La propuesta surge en medio de preocupaciones sobre posibles riesgos de ciberseguridad y espionaje asociados con tecnología china, argumentos que han sido recurrentes en debates políticos estadounidenses en los últimos años. Si se aprueba, la ley podría afectar a diversos sectores gubernamentales, desde defensa hasta servicios públicos, donde se emplean robots para tareas como logística, vigilancia o mantenimiento. Esto podría impulsar a las agencias a buscar alternativas de proveedores domésticos o de aliados estratégicos.
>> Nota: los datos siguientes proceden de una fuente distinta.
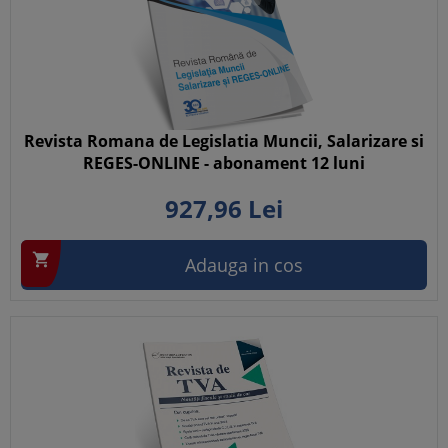
Revista Romana de Legislatia Muncii, Salarizare si
REGES-ONLINE - abonament 12 luni
927,
96
Lei

Adauga in cos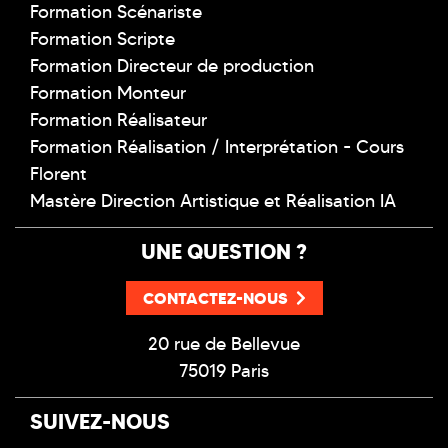
Formation Scénariste
Formation Scripte
Formation Directeur de production
Formation Monteur
Formation Réalisateur
Formation Réalisation / Interprétation - Cours
Florent
Mastère Direction Artistique et Réalisation IA
UNE QUESTION ?
CONTACTEZ-NOUS
20 rue de Bellevue
75019 Paris
SUIVEZ-NOUS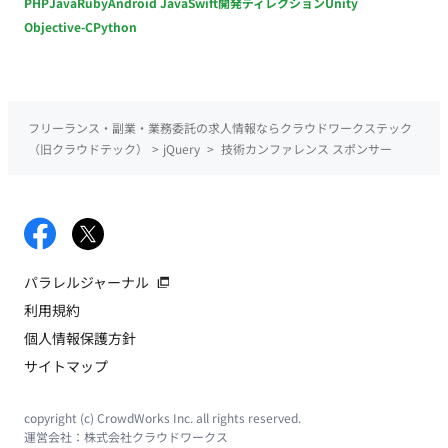
PHP
Java
Ruby
Android Java
Swift
開発ディレクション
Unity
Objective-C
Python
フリーランス・副業・業務委託の求人情報ならクラウドワークステック
（旧クラウドテック）
>
jQuery
>
技術カンファレンス スポンサー
パラレルジャーナル
利用規約
個人情報保護方針
サイトマップ
copyright (c) CrowdWorks Inc. all rights reserved.
運営会社：
株式会社クラウドワークス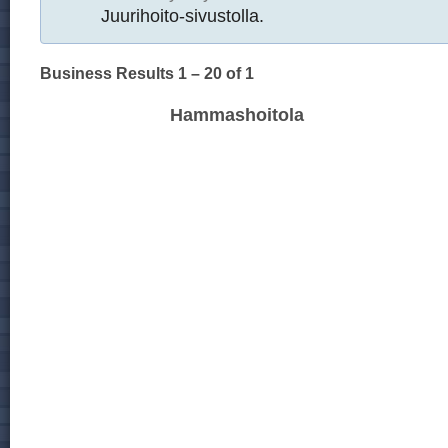
Juurihoito-sivustolla.
Business Results
1 – 20
of 1
Hammashoitola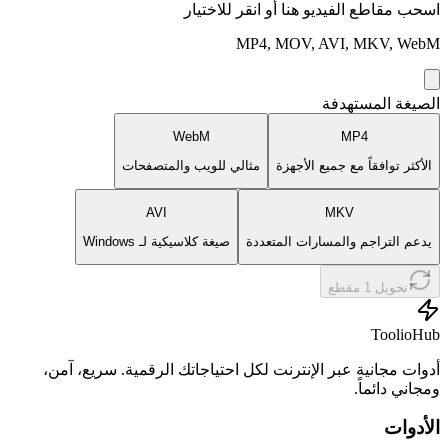
اسحب مقاطع الفيديو هنا أو انقر للاختيار
MP4, MOV, AVI, MKV, WebM
الصيغة المستهدفة
WebM
MP4
الأكثر توافقاً مع جميع الأجهزة
مثالي للويب والمتصفحات
AVI
MKV
يدعم التراجم والمسارات المتعددة
صيغة كلاسيكية لـ Windows
تحويل 1 مقطع
ToolioHub
أدوات مجانية عبر الإنترنت لكل احتياجاتك الرقمية. سريع، آمن،
ومجاني دائماً.
الأدوات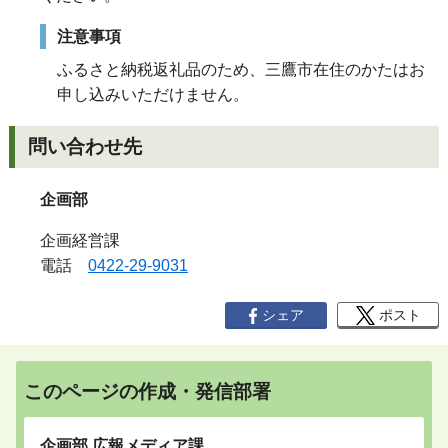
注意事項
ふるさと納税返礼品のため、三鷹市在住のかたはお
申
し
込みいただけません。
問い合わせ先
企画部
企画経営課
電話
0422-29-9031
シェア
ポスト
このページの作成・発信部署
企画部 広報メディア課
Expertos señalan que esta iniciativa podría tener implicaciones económicas y diplomáticas significativas, ya que China es un líder global en fabricación de robots industriales y de consumo. La prohibición podría exacerbar la desaceleración en las relaciones comerciales bilaterales y fomentar una mayor fragmentación tecnológica a nivel internacional. Además, se enmarca en una tendencia más amplia de "desacoplamiento" tecnológico, donde países buscan reducir dependencias en cadenas de suministro consideradas de riesgo.
Aunque el proyecto aún no ha sido formalmente introducido en el Congreso, su anuncio subraya la prioridad que otorgan algunos legisladores a la seguridad nacional en el ámbito tecnológico. Se espera que el debate sobre este tema continúe en los próximos meses, con posibles ajustes a la redacción del proyecto para abordar preocupaciones sobre implementación y costos. La medida también podría influir en políticas similares en otros países aliados de Estados Unidos, que han mostrado interés en regular la tecnología china.